Did “working-class wages” peak in 1971? Batya Ungar-Sargon, Newsweek opinion editor and a columnist at The Free Press, made the assertion on X earlier this week.
1971 was “the high water mark for working-class wages,” she tweeted on March 11. “Everything Trump is doing with tariffs and immigration controls is to give the American worker a shot at the American Dream again after half a century of race-to-the-bottom economics that enriched the elites. So naturally, the elites are apoplectic.”
Real wages—wages adjusted for inflation—have increased at a faster rate from 1971 to 2024 than inflation. Real wage growth is calculated by taking nominal wage growth and dividing by a measure of inflation. There are several ways to calculate real wage growth, depending on the type of wage and inflation measurements used.

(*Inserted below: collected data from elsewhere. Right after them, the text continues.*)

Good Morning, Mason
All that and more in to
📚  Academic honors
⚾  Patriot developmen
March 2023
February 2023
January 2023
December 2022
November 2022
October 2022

There is no government metric for “working-class wages,” as “working class” is a loosely defined term. Ungar-Sargon told The Dispatch Fact Check, “I define working class as anyone working in an industry that doesn’t require skills acquired in college who has been locked out of the top 20 percent,” adding that it’s the same definition she used in her 2024 book, Second Class: How the Elites Betrayed America’s Working Men and Women. She further emphasized that her definition does not include “rich business owners.” “When I said ‘high water mark’ I meant for working class people to be able to afford a middle class standard of living,” she said.
One wage metric the Bureau of Labor Statistics (BLS) measures over time is “Average Hourly Earnings of Production and Nonsupervisory Employees, Total Private.” “About four in five people in the labor force are included in this group, and they can be thought of (roughly) as workers, not managers,” Michael Strain, director of economic policy studies at the American Enterprise Institute, wrote in a 2019 Bloomberg article. He added, “They are often described as ‘typical workers.’”

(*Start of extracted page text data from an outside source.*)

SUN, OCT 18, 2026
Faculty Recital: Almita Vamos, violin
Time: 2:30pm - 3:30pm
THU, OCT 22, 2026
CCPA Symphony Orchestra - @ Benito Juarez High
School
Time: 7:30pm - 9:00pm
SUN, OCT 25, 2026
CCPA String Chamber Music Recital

There are two primary metrics used to measure inflation. The first, the consumer price index (CPI), is published by the BLS and measures the change in prices for a basket of goods and services over time. The second is personal consumption expenditures (PCE), produced by the Bureau of Economic Analysis (BEA). Instead of measuring the change in prices for a select basket, PCE measures the change in expenditures to account for consumer substitutions. For example, if the price of one good rises significantly, some consumers will substitute a cheaper alternative. As such, PCE tends to produce lower inflation estimates than CPI.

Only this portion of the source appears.